Thanks Tom. You've just reminded me of my own Int128Mul function and Int128 class in Clipper1. I'm very confident that Int128Mul there (line 354) performs correctly.

azrafe7 commented 2 months ago

Hi all, following the discussion and throwing in my two cents... This one https://stackoverflow.com/a/1815371/1158913 seems to behave correctly for me, returning the expected carry.

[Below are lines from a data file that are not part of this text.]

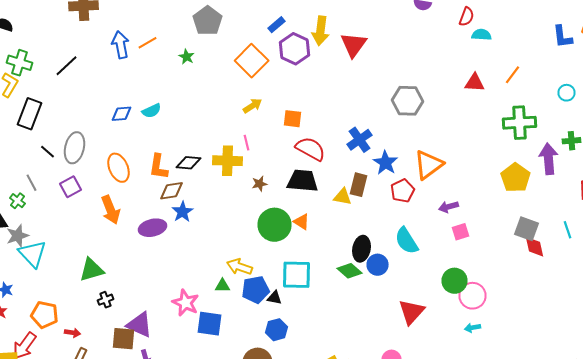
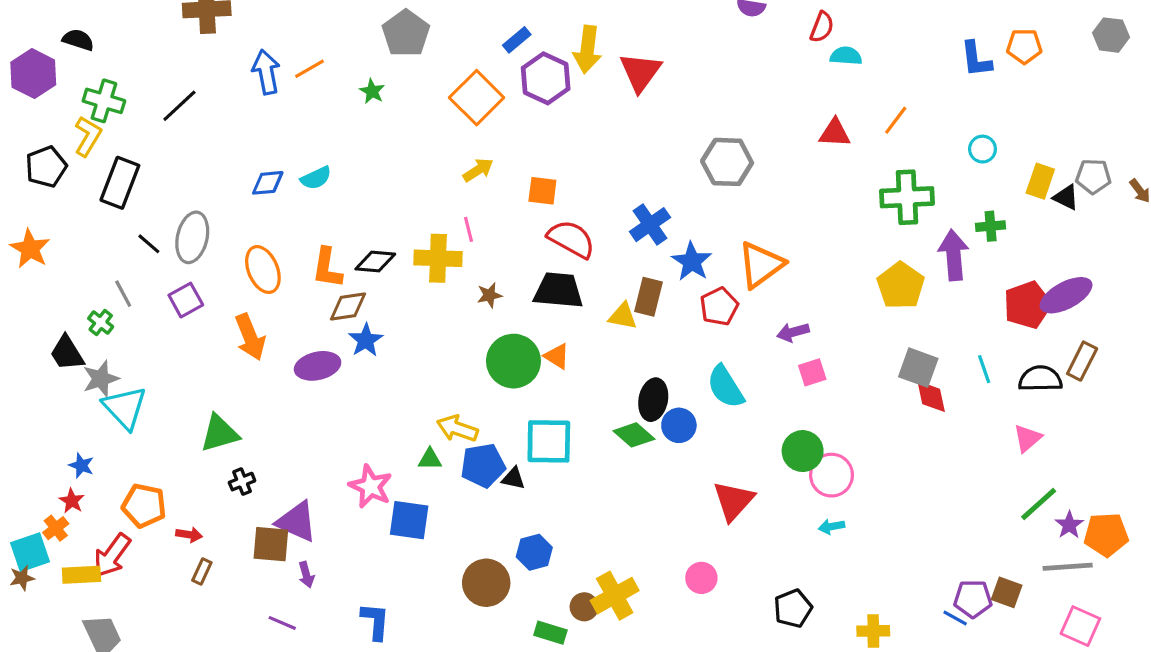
blue hexagon: (276, 330) -> (534, 552), moved

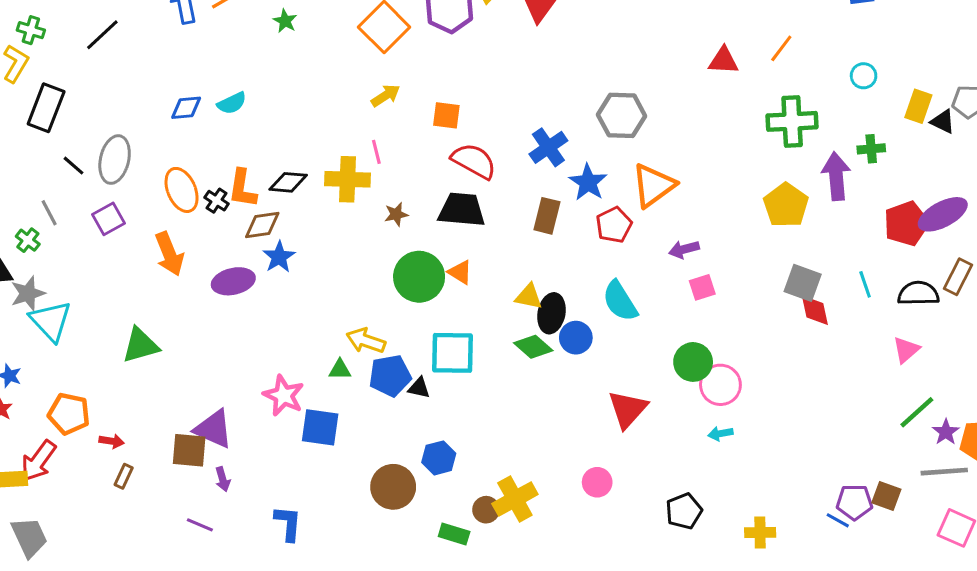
green cross: (104, 101) -> (31, 30), size x0.7
gray hexagon: (727, 162) -> (622, 115), moved
yellow triangle: (623, 316) -> (529, 297), moved
black cross: (242, 482) -> (217, 201), moved, turned -35

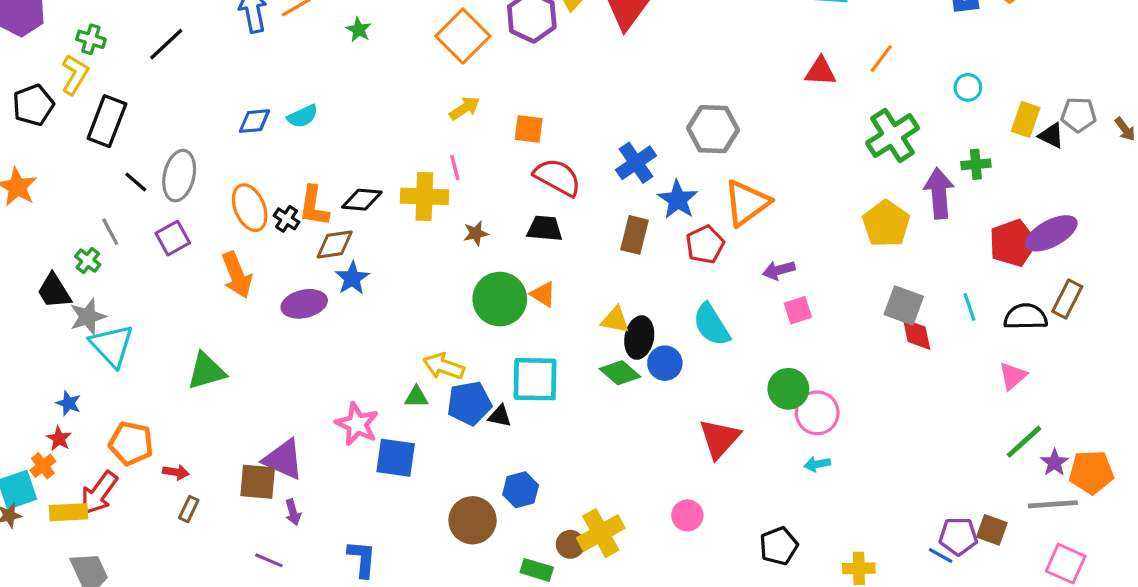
green cross: (792, 121) -> (893, 136), turned -30
black trapezoid: (462, 210) -> (545, 228), size x0.7

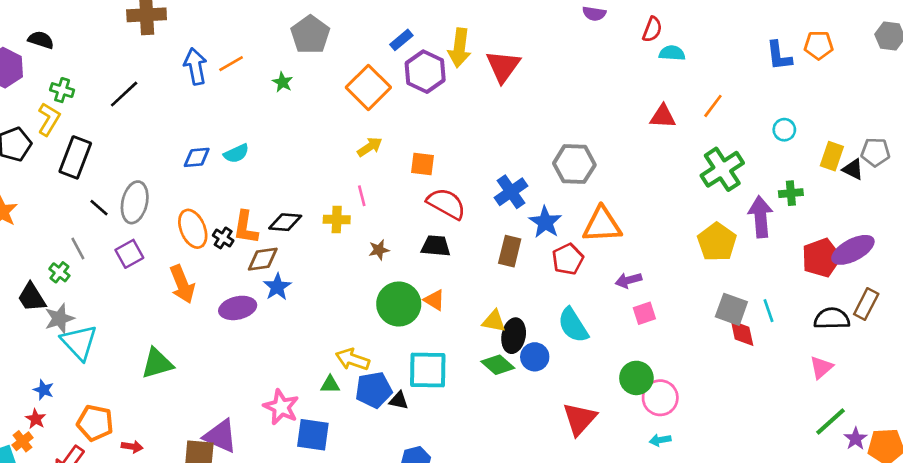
yellow cross: (424, 196) -> (337, 219), size x0.7
orange triangle: (747, 203) -> (602, 225), turned 33
cyan line: (969, 307) -> (768, 311), moved

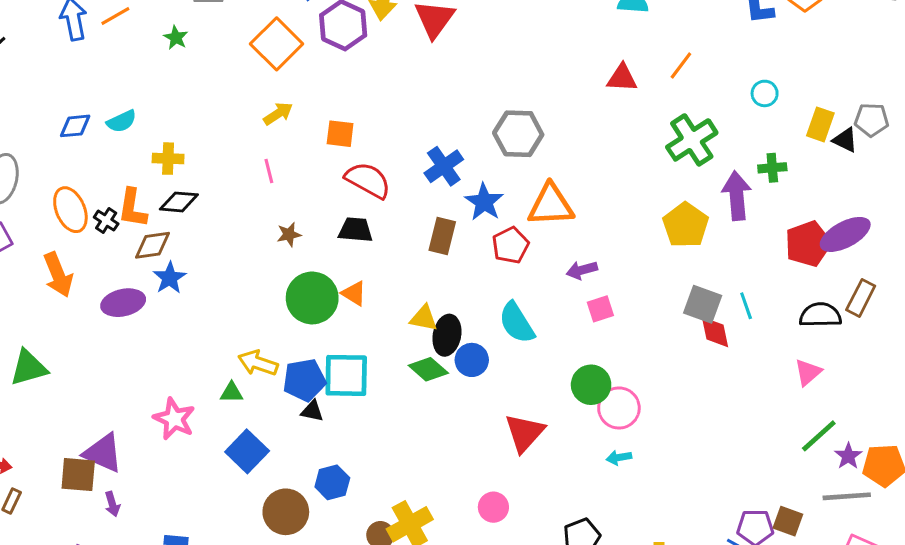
yellow cross: (337, 219) -> (168, 159), moved
blue pentagon: (374, 390) -> (304, 380), moved
blue square: (313, 435) -> (247, 451), moved, turned 36

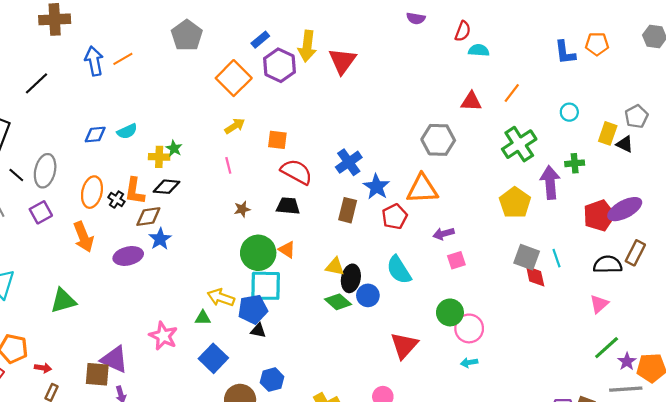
green star: (176, 38) -> (174, 148), moved
gray pentagon: (872, 120) -> (636, 116), moved, turned -30
gray hexagon: (518, 134) -> (438, 140), moved
orange ellipse: (70, 210) -> (92, 192), turned 36
cyan square: (346, 375) -> (266, 286), moved

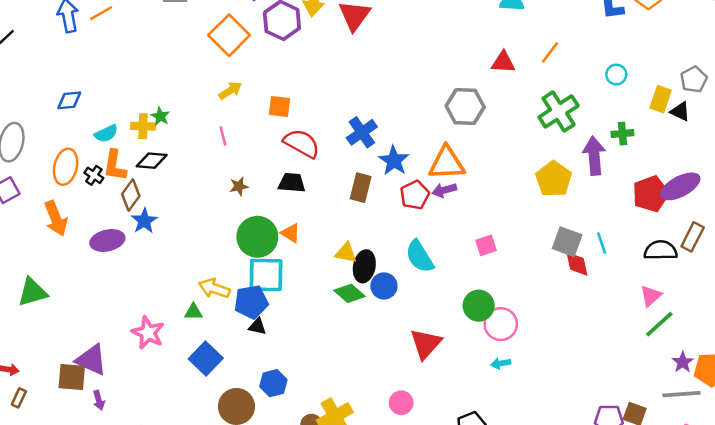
cyan semicircle: (127, 131) -> (106, 134), moved
brown diamond: (148, 217) -> (131, 195), turned -45
purple arrow: (444, 234) -> (444, 190), moved
green line: (607, 348) -> (659, 324), moved

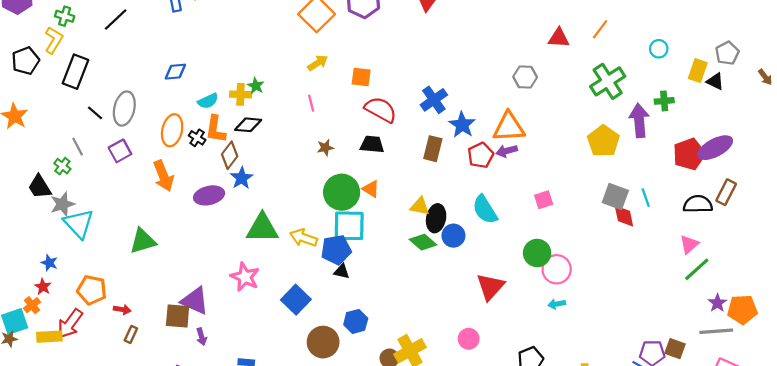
gray hexagon: (465, 106) -> (525, 77), size x0.7
green triangle: (193, 312) -> (262, 228), moved, size x2.0

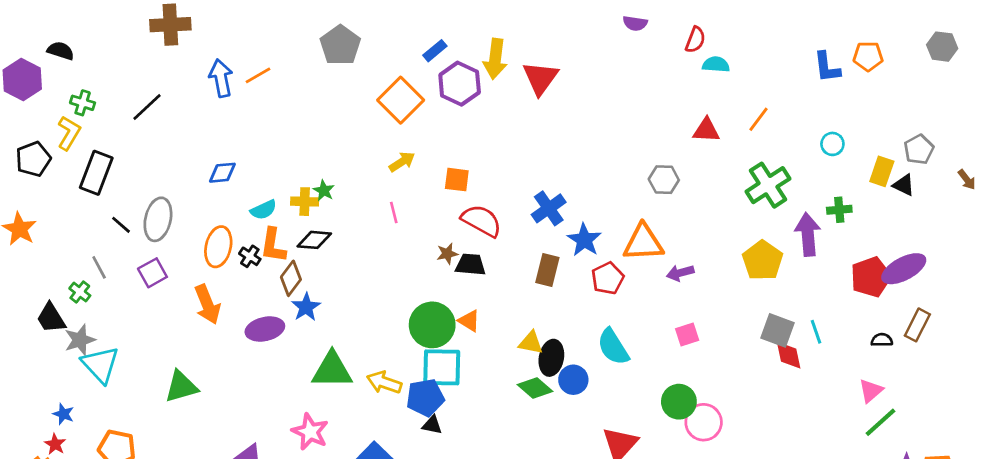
brown star: (325, 148) -> (447, 254), moved
purple arrow: (507, 151) -> (680, 273), moved
black semicircle: (698, 204) -> (882, 340), size x0.6

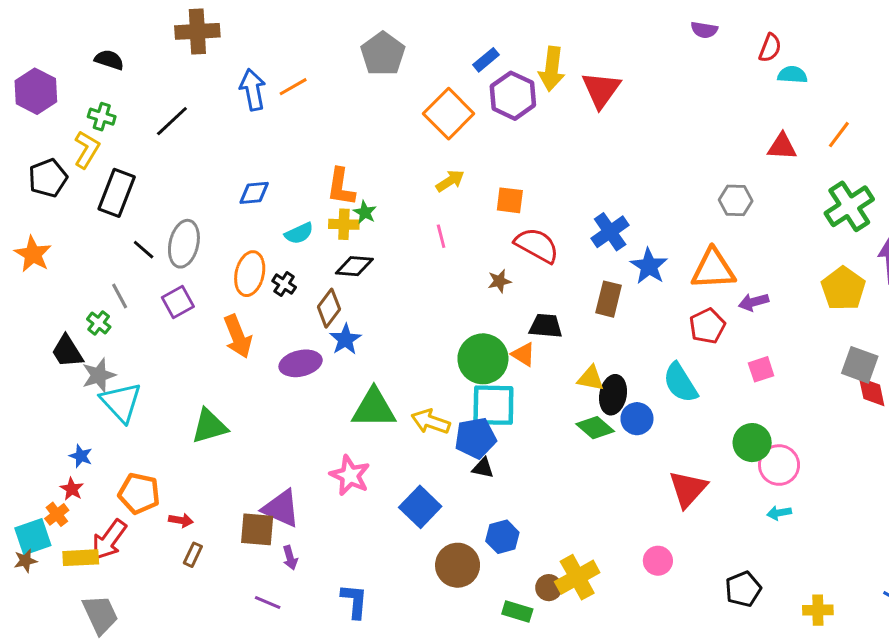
black semicircle: (61, 51) -> (109, 60), moved
orange L-shape: (273, 245) -> (341, 187), moved
black trapezoid: (471, 265) -> (546, 326), moved
red pentagon: (608, 278) -> (707, 326), moved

I've checked against a naive implementation (carry128()) using uint_128 (BASELINE to ensure correct results - also tested in Python) and an adaptation of the solution in the link (multiply_carry()):

typedef unsigned __int128 uint128_t;
uint64_t carry128(uint64_t a, uint64_t b) {
    uint128_t a_128 = a;
    uint128_t res_128 = a_128 * b;
    uint64_t carry = (uint64_t) (res_128 >> 64);

    return carry;
}

uint64_t hi(uint64_t x) {
    return x >> 32;
}

uint64_t lo(uint64_t x) {
    return ((1ULL << 32) - 1) & x;
}

// https://stackoverflow.com/a/1815371/1158913
uint64_t multiply_carry(uint64_t a, uint64_t b) {
    // actually uint32_t would do, but the casting is annoying
    uint64_t s0, s1, s2, s3; 

    uint64_t x = lo(a) * lo(b);
    s0 = lo(x);

    x = hi(a) * lo(b) + hi(x);
    s1 = lo(x);
    s2 = hi(x);

    x = s1 + lo(a) * hi(b);
    s1 = lo(x);

    x = s2 + hi(a) * hi(b) + hi(x);
    s2 = lo(x);
    s3 = hi(x);

    uint64_t result = s1 << 32 | s0;
    uint64_t carry = s3 << 32 | s2;

    return carry;
}

Examples of testing carry returned from multiplication with random numbers:

TEST: 0x51eaed81157de061 * 0x3a271fb2745b6fe9
BASELINE carry128: 0x129bbebdfae0464e
CalculateCarry   : 0x129bbebdd0c2c2b2 WRONG
CalcOverflowCarry: 0x129bbebdfae0464e OK
multiply_carry   : 0x129bbebdfae0464e OK

TEST: 0xc2055706a62883fa * 0x26c78bc79c2322cc
BASELINE carry128: 0x1d640701d192519b
CalculateCarry   : 0x1d6407014210e7ab WRONG
CalcOverflowCarry: 0x1d640701d1925199 WRONG
multiply_carry   : 0x1d640701d192519b OK

More tests...
TEST: 0x874ddae32094b0de * 0x9b1559a06fdf83e0
BASELINE carry128: 0x51f76c49563e5bfe
CalculateCarry   : 0x51f76c490760b8e0 WRONG
CalcOverflowCarry: 0x51f76c49563e5bfd WRONG
multiply_carry   : 0x51f76c49563e5bfe OK
TEST: 0x81fb3ad3636ca900 * 0x239c000a982a8da4
BASELINE carry128: 0x12148e28207b83a3
CalculateCarry   : 0x12148e27c5644c3e WRONG
CalcOverflowCarry: 0x12148e28207b83a2 WRONG
multiply_carry   : 0x12148e28207b83a3 OK

TEST: 0x4be0b4c5d2725c44 * 0x990cd6db34a04c30
BASELINE carry128: 0x2d5d1a4183fd6165
CalculateCarry   : 0x2d5d1a40f6935288 WRONG
CalcOverflowCarry: 0x2d5d1a4183fd6164 WRONG
multiply_carry   : 0x2d5d1a4183fd6165 OK

TEST: 0x978ec0c0433c01f6 * 0x2df03d097966b536
BASELINE carry128: 0x1b3251d91fe272a5
CalculateCarry   : 0x1b3251d8cbf286c1 WRONG
CalcOverflowCarry: 0x1b3251d91fe272a4 WRONG
multiply_carry   : 0x1b3251d91fe272a5 OK

TEST: 0x49c5cbbcfd716344 * 0xc489e3b34b007ad3
BASELINE carry128: 0x38a32c74c8c191a4
CalculateCarry   : 0x38a32c73f0912874 WRONG
CalcOverflowCarry: 0x38a32c74c8c191a3 WRONG
multiply_carry   : 0x38a32c74c8c191a4 OK

TEST: 0xd3361cdbeed655d5 * 0x1240da41e324953a
BASELINE carry128: 0x0f0f4fa11e7e8f2a
CalculateCarry   : 0x0f0f4fa0520fd19c WRONG
CalcOverflowCarry: 0x0f0f4fa11e7e8f28 WRONG
multiply_carry   : 0x0f0f4fa11e7e8f2a OK

TEST: 0x51b854f8e71b0ae0 * 0x6f8d438aae530af5
BASELINE carry128: 0x239c04ee3c8cc248
CalculateCarry   : 0x239c04eda032b5b0 WRONG
CalcOverflowCarry: 0x239c04ee3c8cc247 WRONG
multiply_carry   : 0x239c04ee3c8cc248 OK

TEST: 0xbbecf7dbc6147480 * 0xbb0f73d0f82e2236
BASELINE carry128: 0x895170f4e9a216a7
CalculateCarry   : 0x895170f3a2b5c2f1 WRONG
CalcOverflowCarry: 0x895170f4e9a216a5 WRONG
multiply_carry   : 0x895170f4e9a216a7 OK

WRONG (of 10 tries): 
  CalculateCarry   : 10
  CalcOverflowCarry: 9
  multiply_carry   : 0

Hope it's helpful.

AngusJohnson commented 2 months ago

Thanks Giuseppe. StackOverflow is a fantastic resource, but the code there isn't always reliable (even from contrubutors with very high reputations). Anyhow, I've just updated clipper.core.h again with a revised CalcOverflowCarry function.